Publié le 30 décembre 2014 par Tempscritiques @tournezcoupez

Avec Maps to the stars, le réalisateur canadien David Cronenberg met en lumière, et sans langue de bois, les névroses dissimulées de la plus grande industrie du cinéma : Hollywood. Troublant.

de gauche à droite : Mia Wasikowska, Julianne Moore, et le réalisateur David Cronenberg

De gauche à droite : Mia Wasikowska, Julianne Moore, et le réalisateur David Cronenberg

Pendant longtemps, et encore aujourd’hui, Hollywood a été responsable de l’ascension fulgurante de certaines icônes, mais aussi de leur chute vertigineuse. Les œuvres jetant directement et explicitement la lumière sur les facettes ténébreuses d’Hollywood sont encore bien rares. On compte, entre autres, Sunset Boulevard de Billy Wilder, Eve de Joseph Mankiewicz, ou bien The player de Robert Altman.
Cette année, le cinéaste canadien David Cronenberg jetait lui aussi sa pierre sur le système hollywoodien en adaptant à l’écran le sombre scénario de son ami Bruce Wagner. Maps to the stars, présenté en compétition au 67ème festival de Cannes, avait bien entendu séduit une grande partie de la presse, qui y voyait là une satire féroce du système hollywoodien. Même si Cronenberg refuse de prendre pleinement parti contre Hollywood, lui trouvant tout de même un jour attrayant, il précisait dans une interview délivrée au magazine culturel Télérama que son film est loin d’être un discours simplement ironique. Le cinéaste ajoutait que tous les dialogues du film, inspirant il est vrai très souvent l’horreur, ont été réellement entendus par Wagner lui-même, avant qu’il ne les retranscrive sur papier puis en tisse son scénario.

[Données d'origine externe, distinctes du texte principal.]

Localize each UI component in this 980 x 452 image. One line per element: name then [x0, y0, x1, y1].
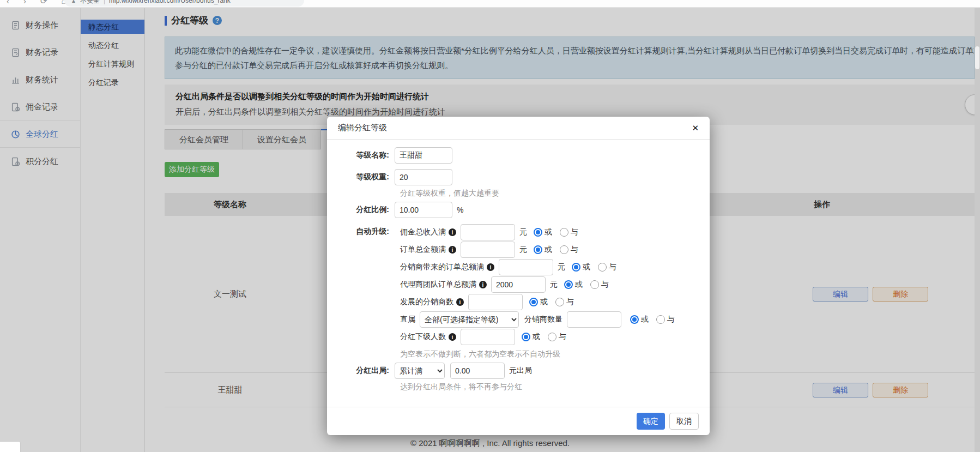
- upgrade-help-text: 为空表示不做判断，六者都为空表示不自动升级: [400, 349, 710, 359]
- dividend-ratio-input[interactable]: [395, 202, 452, 218]
- browser-toolbar: ‹ › ⟳ ⌂ ▲ 不安全 | mip.wixiwixrenxiaol.com/…: [0, 0, 980, 8]
- reload-icon[interactable]: ⟳: [40, 0, 47, 6]
- percent-unit: %: [457, 206, 463, 214]
- commission-total-input[interactable]: [461, 224, 515, 240]
- radio-and[interactable]: 与: [590, 280, 609, 290]
- radio-or[interactable]: 或: [534, 245, 552, 255]
- radio-or[interactable]: 或: [564, 280, 583, 290]
- radio-or[interactable]: 或: [630, 315, 649, 324]
- radio-and[interactable]: 与: [656, 315, 675, 324]
- dividend-out-amount-input[interactable]: [450, 363, 505, 379]
- cancel-button[interactable]: 取消: [669, 413, 699, 430]
- back-icon[interactable]: ‹: [7, 0, 9, 6]
- edit-dividend-level-modal: 编辑分红等级 ✕ 等级名称: 等级权重: 分红等级权重，值越大越重要 分红比例:…: [327, 117, 710, 435]
- scrollbar-track[interactable]: [975, 8, 980, 452]
- distributor-order-total-input[interactable]: [499, 259, 553, 275]
- dividend-subordinates-input[interactable]: [461, 329, 515, 345]
- yuan-unit: 元: [558, 262, 565, 272]
- dividend-ratio-label: 分红比例:: [327, 205, 395, 215]
- radio-or[interactable]: 或: [529, 297, 548, 307]
- confirm-button[interactable]: 确定: [637, 413, 665, 430]
- info-icon[interactable]: i: [449, 333, 456, 341]
- security-label: 不安全: [80, 0, 100, 5]
- direct-label: 直属: [400, 315, 415, 324]
- yuan-unit: 元: [519, 227, 527, 237]
- order-total-input[interactable]: [461, 242, 515, 258]
- radio-and[interactable]: 与: [598, 262, 616, 272]
- order-total-label: 订单总金额满: [400, 245, 446, 255]
- radio-and[interactable]: 与: [548, 332, 566, 342]
- info-icon[interactable]: i: [449, 246, 456, 254]
- commission-total-label: 佣金总收入满: [400, 227, 446, 237]
- radio-or[interactable]: 或: [572, 262, 590, 272]
- level-name-label: 等级名称:: [327, 150, 395, 160]
- agent-team-order-total-input[interactable]: [491, 276, 546, 293]
- weight-help-text: 分红等级权重，值越大越重要: [400, 189, 710, 198]
- yuan-unit: 元: [550, 280, 558, 290]
- radio-and[interactable]: 与: [560, 245, 578, 255]
- browser-status-bubble: [0, 441, 21, 452]
- yuan-unit: 元: [519, 245, 527, 255]
- radio-or[interactable]: 或: [534, 227, 552, 237]
- out-unit: 元出局: [509, 366, 532, 376]
- radio-and[interactable]: 与: [555, 297, 574, 307]
- scrollbar-thumb[interactable]: [975, 46, 979, 69]
- auto-upgrade-label: 自动升级:: [327, 227, 389, 237]
- address-bar[interactable]: ▲ 不安全 | mip.wixiwixrenxiaol.com/User/bon…: [64, 0, 304, 7]
- out-help-text: 达到分红出局条件，将不再参与分红: [400, 382, 710, 392]
- level-weight-label: 等级权重:: [327, 172, 395, 182]
- info-icon[interactable]: i: [479, 281, 487, 288]
- info-icon[interactable]: i: [449, 228, 456, 236]
- auto-upgrade-group: 自动升级: 佣金总收入满 i 元 或 与 订单总金额满 i 元: [327, 224, 710, 359]
- modal-body: 等级名称: 等级权重: 分红等级权重，值越大越重要 分红比例: % 自动升级: …: [327, 140, 710, 392]
- app-root: 财务操作 财务记录 财务统计 佣金记录 全球分红 积分分红 静态分红 动态分红 …: [0, 8, 980, 452]
- info-icon[interactable]: i: [487, 263, 494, 271]
- modal-title: 编辑分红等级: [338, 123, 387, 133]
- direct-level-select[interactable]: 全部(可选择指定等级): [420, 311, 519, 328]
- modal-header: 编辑分红等级 ✕: [327, 117, 710, 140]
- url-text: mip.wixiwixrenxiaol.com/User/bonus_rank: [109, 0, 231, 4]
- info-icon[interactable]: i: [456, 298, 464, 306]
- level-name-input[interactable]: [395, 147, 452, 164]
- dividend-out-mode-select[interactable]: 累计满: [395, 363, 445, 379]
- dividend-subordinates-label: 分红下级人数: [400, 332, 446, 342]
- level-weight-input[interactable]: [395, 169, 452, 185]
- radio-and[interactable]: 与: [560, 227, 578, 237]
- distributor-qty-input[interactable]: [567, 311, 621, 328]
- distributor-qty-label: 分销商数量: [524, 315, 562, 324]
- radio-or[interactable]: 或: [522, 332, 540, 342]
- forward-icon[interactable]: ›: [23, 0, 26, 6]
- not-secure-warning-icon: ▲: [71, 0, 76, 4]
- url-divider: |: [104, 0, 105, 4]
- dividend-out-label: 分红出局:: [327, 366, 395, 376]
- agent-team-order-total-label: 代理商团队订单总额满: [400, 280, 476, 290]
- modal-footer: 确定 取消: [327, 407, 710, 435]
- distributor-order-total-label: 分销商带来的订单总额满: [400, 262, 484, 272]
- developed-distributors-input[interactable]: [468, 294, 523, 310]
- developed-distributors-label: 发展的分销商数: [400, 297, 453, 307]
- close-icon[interactable]: ✕: [692, 123, 699, 133]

Mia Wasikowska sur la célèbre avenue Walk of Fame, devenue un symbole typiquement hollywoodien

Mia Wasikowska sur la célèbre avenue Walk of Fame, devenue un symbole typiquement hollywoodien

L’entreprise hollywoodienne est loin d’être le fantasme rêvé par beaucoup. Au contraire, le script solide et sombre de Bruce Wagner, magnifié par la caméra acérée de David Cronenberg, y expose avec froideur un monde à part, où le rêve est largement éclipsé par une réalité cruelle, et où les limites et les mœurs s’effacent pour cracher des êtres qui apparaissent presque inhumains. Maps to the stars prend l’allure d’un film choral, où tous les protagonistes se rencontrent, se croisent et cohabitent dans un espace encore plus étriqué et « incestueux » qu’on ne l’imaginait. Cronenberg filme tout ce qui semble représenter aujourd’hui la gloire de l’industrie cinématographique américaine (la colline Hollywood, le Walk of Fame (voir photo ci-dessus), les studios, les grandes maisons, les soirées mondaines, etc), puis s’amuse cruellement à tout démanteler, en prenant un chemin plus réaliste et moins fantasmagorique. Les stars hollywoodiennes se poignardent entre elles, n’éprouvent plus aucune pudeur et se repaissent dès leur jeunesse de tous excès. Cette face taboue et pessimiste, peu exposée par une Amérique encore très puritaine, contribue à l’asphyxie progressive du spectateur, qui impuissant, assiste à la déchéance hollywoodienne et enchaîne les dialogues acides et les situations crues. David Cronenberg use alors de ses talents de metteur en scène : sa direction d’acteur est irréprochable (Julianne Moore est méconnaissable, et Robert Pattinson, cette fois-ci, incritiquable), sa nouvelle collaboration avec Howard Shore est une fois de plus diaboliquement efficace, et son utilisation de la photographie est habilement étudiée, toujours au service de la cruauté qu’il filme. Tantôt la caméra flotte et gravite autour d’eux, tantôt elle frôle minutieusement et perversement les corps. La minutie de la réalisation et l’utilisation millimétrée de l’image comme support de la férocité des protagonistes du film, instaure une ambiance quasi-mécanique à l’œuvre, et propage un souffle glacial, qui bien entendu, accompagne parallèlement l’âpreté du scénario et la souffrance des âmes. Les paillettes ont définitivement cédé leur place à la cupidité et la convoitise, et l’humanité s’est totalement éclipsée. Maps to the stars remet les pendules à l’heure quant à notre admiration pour Hollywood, et nous assomme aussi par un bel uppercut. On en ressort forcément troublé.